Veere Di Wedding,a female driven film, directed by Shashanka Ghosh and written by Nidhi Mehra and Mehul Suri, dives into the shallow end of the deep pool of female friendship. It starts out as a buddy film, set in the familiar world of an elite Delhi wedding, but there is more to this film than initially meets the eye, and certainly more to these ladies than meets the guys. The bristle and bustle of Delhi comes alive through the slender intellectual faculties of the protagonists.

The movie never abandons its pre-adult views of marriage (a folly), friendship (a life saviour), alcohol (second only to water), sex (good for health), cigarettes (a stress-buster), profanity (an essential language enhancer) and fashion (to be followed at all times). 

The four leading ladies break the proverbial glass ceiling with their sexy stilettos. We’ve rarely seen women on screen who are so uninhibited about their life, sexuality and desires.

It knows weddings are hard, marriages take work, and that, occasionally, pampered princes need to be knocked off the moon-shaped thrones picked out by their mothers.The cross between Sex and the City and Bridesmaids works hard to raise eyebrows.The women swear freely, imbibe furiously and rail frequently against convention and hypocrisy. 
veere di wedding

When we first meet the four heroines, they're in school uniform. All four characters are dysfunctional and broken in their own way, but they are honest and unmerciful, committed to each other. They derive their fierceness from being a unit. We can sit near them, but - to borrow from Tina Fey's Mean Girls - we can't sit with them.

Sakshi is a flamboyantly wealthy brat struggling with a divorce who likes her drinks straight-up, Meera is an exasperated mother who is only too glad to leave her child in more grown-up hands; Avni is a divorce lawyer who really (really) wants to get married; and Kalindi, on the other hand, is the child of an oddly broken home, preparing to tie the knot while not believing in it. 

Swara Bhasker and Kareena Kapoor perform impressively and casually , enough to cut through this cheesy treatment , even though all four characters play off each other very well. Veere Di Wedding lands several blows to the patriarchy while never giving up its masala entertainer roots. It is the kind of film that needs to work because of what it says. 

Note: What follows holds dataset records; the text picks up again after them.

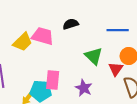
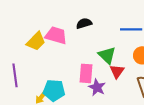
red triangle: (116, 69) -> (117, 71), moved
pink rectangle: (53, 80) -> (86, 73), moved

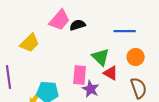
pink trapezoid: (56, 35) -> (60, 20), moved, turned 115
red triangle: (117, 71) -> (111, 73), turned -35

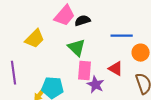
blue line: (125, 31) -> (122, 36), moved
green triangle: (101, 57) -> (77, 48), moved

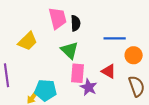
pink trapezoid: (65, 16) -> (58, 18), turned -55
black semicircle: (83, 21) -> (76, 23), turned 105

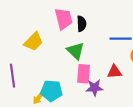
red triangle: (109, 71) -> (114, 72), turned -35
purple star: (89, 87) -> (94, 88), turned -30

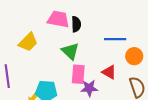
pink trapezoid: (64, 19) -> (58, 19), turned -65
red triangle: (114, 72) -> (109, 72), turned 35

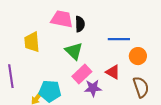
yellow trapezoid: (28, 42) -> (32, 42), turned 130
pink rectangle: (78, 74) -> (82, 74), turned 42

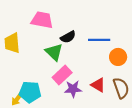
black semicircle: (80, 24) -> (68, 37), moved, turned 63
red triangle: (113, 72) -> (98, 85), moved

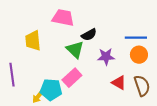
blue line: (99, 40) -> (136, 38), moved
pink rectangle: (62, 75) -> (72, 78), moved
purple star: (73, 89) -> (106, 57), moved

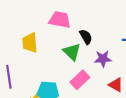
black semicircle: (89, 35) -> (86, 37), turned -91
pink rectangle: (72, 78) -> (80, 80), moved

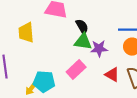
green triangle: (72, 52) -> (83, 42), moved, turned -36

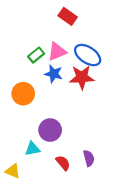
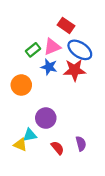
red rectangle: (68, 16) -> (66, 25), moved
yellow triangle: (13, 171) -> (20, 145), moved

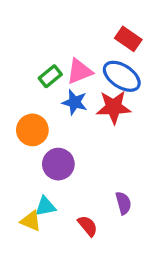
red rectangle: (66, 25) -> (128, 39), moved
purple circle: (46, 118) -> (58, 164), moved
purple semicircle: (81, 144) -> (123, 203), moved

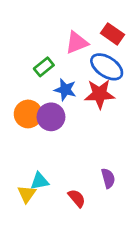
pink triangle: (79, 71) -> (77, 43), moved
purple circle: (58, 164) -> (51, 117), moved
yellow triangle: (31, 221) -> (27, 194), turned 42

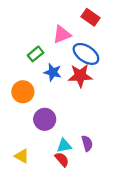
red rectangle: (112, 34) -> (91, 17), moved
purple circle: (51, 117) -> (45, 119), moved
cyan triangle: (40, 181) -> (64, 146), moved
yellow triangle: (27, 194) -> (22, 156), turned -35

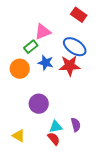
pink triangle: (62, 34) -> (43, 32), moved
orange circle: (23, 92) -> (20, 69), moved

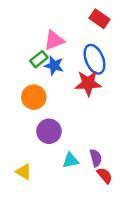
blue ellipse: (75, 47) -> (94, 59), turned 35
blue star: (46, 63) -> (54, 66), moved
orange circle: (20, 69) -> (34, 97), moved
red semicircle: (54, 139) -> (105, 176), moved

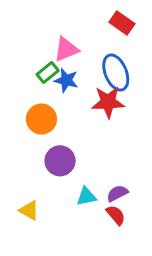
purple semicircle: (96, 158) -> (117, 193), turned -102
red semicircle: (105, 176) -> (116, 215), moved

Also Read: Swara Bhasker Proves To Be An Absolute Kock Out in The Masturbation Scene In VDW

It is a film that features a nonchalantly, openly gay couple, but not an eyebrow is ever raised and there isn't a whiff of homophobia. Also, Sometimes we need a movie to tell us what an orgasm means.

veere di wedding

The casting is clever and spot-on. Kareena Kapoor is terrific as Kalindi, waking up and forgetting which hand the ring finger is on. She, the most mainstream of heroines - in this irreverent, family-hating part - gives this foulmouthed film new subversive meaning, while giving audiences something surprising. Shikha Talsania's disgruntled Meera ,brings warmth and believability to the film, and the immensely likeable actress never hits a false note. I really look forward to seeing her in more films.

Swara Bhasker plays against type as the party girl, Sakshi, in too-short dresses and too few inhibitors, chided for her language even by her friends. Sonam Kapoor admirably plays the most messed-up girl, Avni, one who likes saying things like "no sex before the ring ceremony" but likes also to be goaded into 'climbing aboard' new young men by her friends. Kapoor is at her most natural, and many will take this candid performance as proof that this is what the actress must really be like.  

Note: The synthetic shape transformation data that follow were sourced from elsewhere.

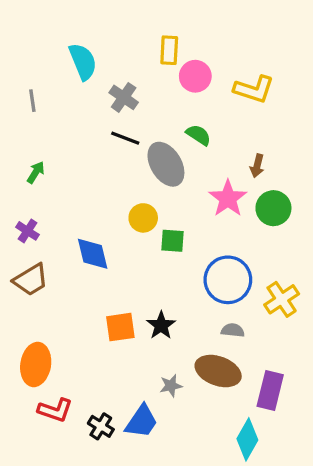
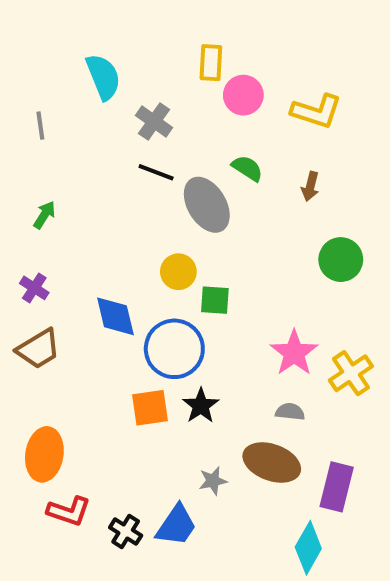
brown arrow: (257, 166) -> (310, 186), moved
pink star: (228, 198) -> (294, 353), moved
blue circle: (228, 280) -> (174, 349), moved

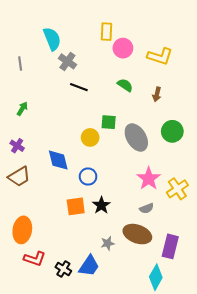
gray cross: (154, 122) -> (67, 61), moved
gray ellipse: (207, 205) -> (136, 137), moved
green square: (215, 300) -> (109, 122), moved
blue circle: (174, 349) -> (88, 177), size x0.6
gray semicircle: (290, 412) -> (147, 208), turned 152

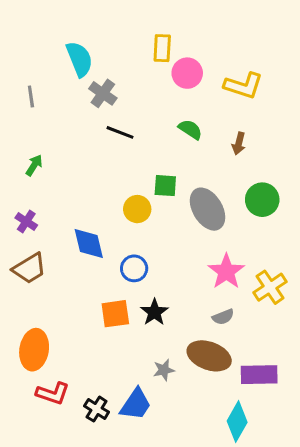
purple rectangle: (170, 246) -> (259, 375), turned 75

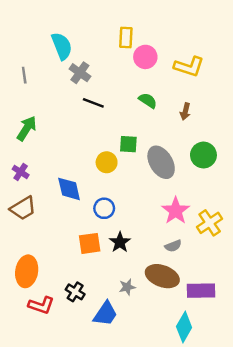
green arrow: (34, 165) -> (27, 128), size x1.5
black cross: (97, 409) -> (75, 292), moved

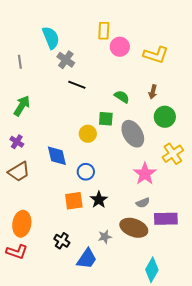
green semicircle: (148, 101) -> (122, 97), moved
green circle: (203, 155) -> (165, 117), moved
yellow cross: (210, 223) -> (173, 154), moved
purple rectangle: (201, 291) -> (166, 219), moved
red L-shape: (41, 305) -> (17, 252), moved

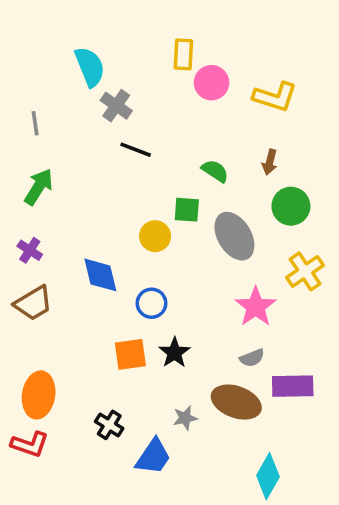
gray line: (20, 62) -> (35, 123), moved

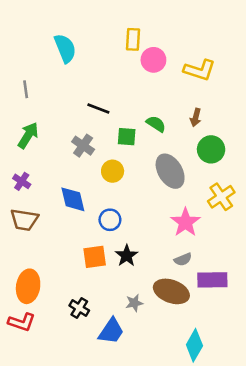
gray cross: (116, 106) -> (83, 146), moved
green square: (187, 210) -> (127, 137), moved
brown trapezoid: (33, 303) -> (24, 220), turned 40

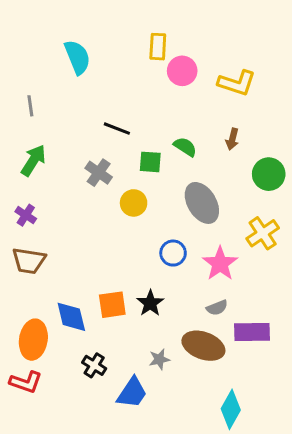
green circle: (211, 149) -> (269, 174), moved
blue diamond: (73, 199) -> (71, 317), moved
blue circle: (110, 220) -> (173, 253), moved

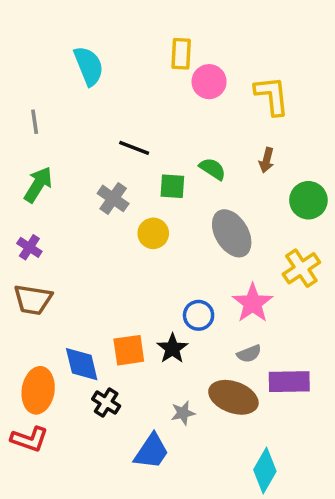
yellow L-shape: (237, 83) -> (272, 96), turned -114
blue circle: (173, 253) -> (199, 315), moved
black cross: (94, 365) -> (106, 403), moved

Bolstered by lavish wardrobes, unlimited expense accounts and acres of make-up, the four findouters set out to test the limits of friendship. No costume makes the mistake of being repeated (though we did spot a t-shirt twice on Shikha); no symbol of luxury is left alone; no cliche in the female empowerment drama (including group hugs) is excluded.

Veere Di Wedding gets this fantastic bond right, and gives us four dramatically different kinds of women with agency and spirit. Nobody stands in the way of their decisions. Some girls will always choose to argue, just as some mothers will always choose to harangue.